### Required action
For the entries below, work out how many lines include the string "creador", then write only that number.

*** Begin section ***

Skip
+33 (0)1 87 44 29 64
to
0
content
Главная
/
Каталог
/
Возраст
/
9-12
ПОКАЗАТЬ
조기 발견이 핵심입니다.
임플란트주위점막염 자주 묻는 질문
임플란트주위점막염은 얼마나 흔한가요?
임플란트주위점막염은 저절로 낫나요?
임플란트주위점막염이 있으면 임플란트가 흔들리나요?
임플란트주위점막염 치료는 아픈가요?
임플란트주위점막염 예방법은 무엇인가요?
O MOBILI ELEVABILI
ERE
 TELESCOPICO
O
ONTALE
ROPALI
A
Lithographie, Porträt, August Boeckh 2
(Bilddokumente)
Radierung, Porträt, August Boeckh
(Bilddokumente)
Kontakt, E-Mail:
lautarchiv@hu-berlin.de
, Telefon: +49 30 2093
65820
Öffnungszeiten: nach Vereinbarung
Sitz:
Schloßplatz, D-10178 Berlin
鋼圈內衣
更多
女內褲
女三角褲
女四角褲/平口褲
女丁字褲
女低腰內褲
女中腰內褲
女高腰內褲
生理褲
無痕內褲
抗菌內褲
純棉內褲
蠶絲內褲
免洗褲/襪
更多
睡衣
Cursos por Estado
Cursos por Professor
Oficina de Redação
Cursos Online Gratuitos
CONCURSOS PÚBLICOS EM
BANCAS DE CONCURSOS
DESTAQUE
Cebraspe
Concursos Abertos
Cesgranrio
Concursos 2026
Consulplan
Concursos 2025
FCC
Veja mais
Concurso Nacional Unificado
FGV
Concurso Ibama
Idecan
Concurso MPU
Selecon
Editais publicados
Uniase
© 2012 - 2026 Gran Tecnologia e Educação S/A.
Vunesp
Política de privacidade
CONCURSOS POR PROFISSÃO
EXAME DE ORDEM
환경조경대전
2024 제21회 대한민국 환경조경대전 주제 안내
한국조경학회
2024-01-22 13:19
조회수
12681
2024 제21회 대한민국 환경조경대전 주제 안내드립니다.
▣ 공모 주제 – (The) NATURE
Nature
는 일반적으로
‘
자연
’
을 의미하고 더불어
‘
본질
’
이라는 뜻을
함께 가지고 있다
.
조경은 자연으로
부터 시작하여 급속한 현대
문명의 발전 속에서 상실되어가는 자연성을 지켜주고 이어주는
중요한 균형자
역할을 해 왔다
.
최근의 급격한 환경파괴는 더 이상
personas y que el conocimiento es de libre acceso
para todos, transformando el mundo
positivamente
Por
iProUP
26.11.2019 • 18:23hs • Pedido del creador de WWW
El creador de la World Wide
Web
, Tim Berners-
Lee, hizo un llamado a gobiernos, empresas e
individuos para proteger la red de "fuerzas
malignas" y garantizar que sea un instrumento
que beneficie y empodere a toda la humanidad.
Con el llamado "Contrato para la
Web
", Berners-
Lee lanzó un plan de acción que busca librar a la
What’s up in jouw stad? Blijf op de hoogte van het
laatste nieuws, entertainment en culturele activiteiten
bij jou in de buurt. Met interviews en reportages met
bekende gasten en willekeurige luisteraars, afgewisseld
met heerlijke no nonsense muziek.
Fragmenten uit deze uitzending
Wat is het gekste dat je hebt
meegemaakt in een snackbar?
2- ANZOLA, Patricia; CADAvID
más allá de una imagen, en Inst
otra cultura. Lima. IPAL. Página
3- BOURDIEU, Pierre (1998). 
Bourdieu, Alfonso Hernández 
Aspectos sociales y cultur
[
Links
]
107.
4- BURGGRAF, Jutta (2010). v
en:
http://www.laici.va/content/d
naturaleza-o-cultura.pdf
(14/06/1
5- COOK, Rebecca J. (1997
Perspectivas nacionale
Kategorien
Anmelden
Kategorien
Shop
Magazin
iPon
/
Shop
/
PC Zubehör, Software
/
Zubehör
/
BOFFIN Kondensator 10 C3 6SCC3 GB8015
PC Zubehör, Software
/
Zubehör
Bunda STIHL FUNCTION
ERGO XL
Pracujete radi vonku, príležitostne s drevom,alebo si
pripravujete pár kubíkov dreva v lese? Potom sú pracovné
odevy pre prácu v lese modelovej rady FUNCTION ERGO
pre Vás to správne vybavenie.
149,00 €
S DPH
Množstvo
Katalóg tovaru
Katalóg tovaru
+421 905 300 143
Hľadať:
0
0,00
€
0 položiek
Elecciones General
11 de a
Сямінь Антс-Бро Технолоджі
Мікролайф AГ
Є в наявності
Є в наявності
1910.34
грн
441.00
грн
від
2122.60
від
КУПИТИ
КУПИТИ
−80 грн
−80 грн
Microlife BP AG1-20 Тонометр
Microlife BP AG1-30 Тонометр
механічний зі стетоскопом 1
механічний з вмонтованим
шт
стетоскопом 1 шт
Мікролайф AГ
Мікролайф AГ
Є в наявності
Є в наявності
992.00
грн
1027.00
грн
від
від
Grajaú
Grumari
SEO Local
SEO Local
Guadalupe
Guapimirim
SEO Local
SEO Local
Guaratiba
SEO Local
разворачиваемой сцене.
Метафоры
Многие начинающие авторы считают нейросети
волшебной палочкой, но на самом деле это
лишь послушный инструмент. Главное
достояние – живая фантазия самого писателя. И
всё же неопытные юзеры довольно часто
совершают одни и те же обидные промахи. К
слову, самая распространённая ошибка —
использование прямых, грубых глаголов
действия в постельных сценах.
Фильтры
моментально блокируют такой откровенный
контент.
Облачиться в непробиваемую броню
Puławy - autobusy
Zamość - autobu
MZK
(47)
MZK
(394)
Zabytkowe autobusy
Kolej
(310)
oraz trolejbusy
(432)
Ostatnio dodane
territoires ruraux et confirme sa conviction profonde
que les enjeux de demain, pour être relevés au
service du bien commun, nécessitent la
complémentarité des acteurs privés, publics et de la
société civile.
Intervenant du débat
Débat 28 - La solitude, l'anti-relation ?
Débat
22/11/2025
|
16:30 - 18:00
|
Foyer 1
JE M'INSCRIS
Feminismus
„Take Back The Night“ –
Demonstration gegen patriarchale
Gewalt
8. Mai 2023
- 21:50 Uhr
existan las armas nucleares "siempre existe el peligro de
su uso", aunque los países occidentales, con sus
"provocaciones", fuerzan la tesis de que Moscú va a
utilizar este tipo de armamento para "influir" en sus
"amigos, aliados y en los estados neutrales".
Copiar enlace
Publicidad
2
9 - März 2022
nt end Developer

*** End section ***

### The completed task
2